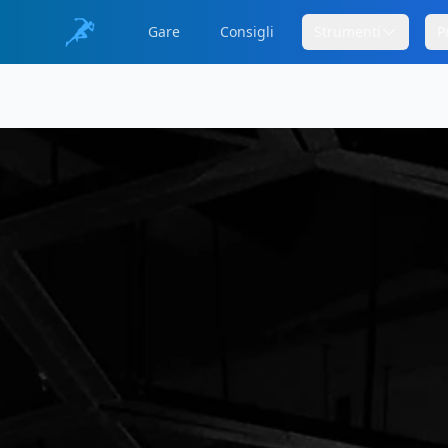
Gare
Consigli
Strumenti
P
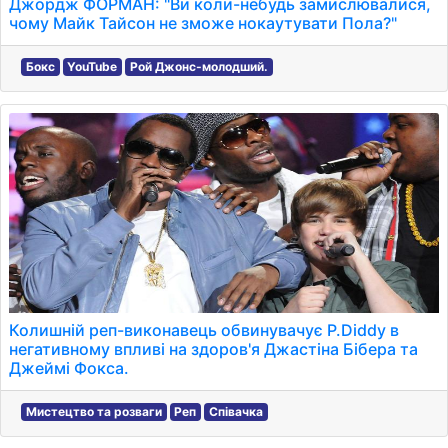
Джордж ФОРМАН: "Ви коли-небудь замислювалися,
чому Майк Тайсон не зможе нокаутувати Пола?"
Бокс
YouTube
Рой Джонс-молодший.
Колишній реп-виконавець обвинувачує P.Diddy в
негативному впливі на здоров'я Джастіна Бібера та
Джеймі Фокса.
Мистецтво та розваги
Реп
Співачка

- - - - - - -

WORK REQUIRED —
Return the material exactly as given above, picture-free.

FINAL ANSWER —
Gare
Consigli
Strumenti
P
Джордж ФОРМАН: "Ви коли-небудь замислювалися,
чому Майк Тайсон не зможе нокаутувати Пола?"
Бокс
YouTube
Рой Джонс-молодший.
Колишній реп-виконавець обвинувачує P.Diddy в
негативному впливі на здоров'я Джастіна Бібера та
Джеймі Фокса.
Мистецтво та розваги
Реп
Співачка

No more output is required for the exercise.